- **Task material**
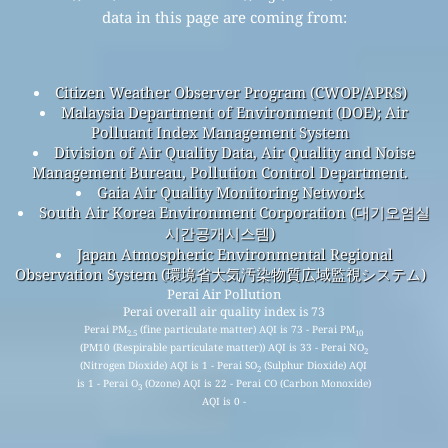
data in this page are coming from:
Citizen Weather Observer Program (CWOP/APRS)
Malaysia Department of Environment (DOE); Air
Polluant Index Management System
Division of Air Quality Data, Air Quality and Noise
Management Bureau, Pollution Control Department.
Gaia Air Quality Monitoring Network
South Air Korea Environment Corporation (대기오염실
시간공개시스템)
Japan Atmospheric Environmental Regional
Observation System (環境省大気汚染物質広域監視システム)
Perai Air Pollution
Perai overall air quality index is 73
Perai PM
(fine particulate matter) AQI is 73 - Perai PM
2.5
10
(PM10 (Respirable particulate matter)) AQI is 33 - Perai NO
2
(Nitrogen Dioxide) AQI is 1 - Perai SO
(Sulphur Dioxide) AQI
2
is 1 - Perai O
(Ozone) AQI is 22 - Perai CO (Carbon Monoxide)
3
AQI is 0 -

- **What you have to do**
Could you write out every record exactly, leaving the pictures out?

- **Exercise answer**
data in this page are coming from:
Citizen Weather Observer Program (CWOP/APRS)
Malaysia Department of Environment (DOE); Air
Polluant Index Management System
Division of Air Quality Data, Air Quality and Noise
Management Bureau, Pollution Control Department.
Gaia Air Quality Monitoring Network
South Air Korea Environment Corporation (대기오염실
시간공개시스템)
Japan Atmospheric Environmental Regional
Observation System (環境省大気汚染物質広域監視システム)
Perai Air Pollution
Perai overall air quality index is 73
Perai PM
(fine particulate matter) AQI is 73 - Perai PM
2.5
10
(PM10 (Respirable particulate matter)) AQI is 33 - Perai NO
2
(Nitrogen Dioxide) AQI is 1 - Perai SO
(Sulphur Dioxide) AQI
2
is 1 - Perai O
(Ozone) AQI is 22 - Perai CO (Carbon Monoxide)
3
AQI is 0 -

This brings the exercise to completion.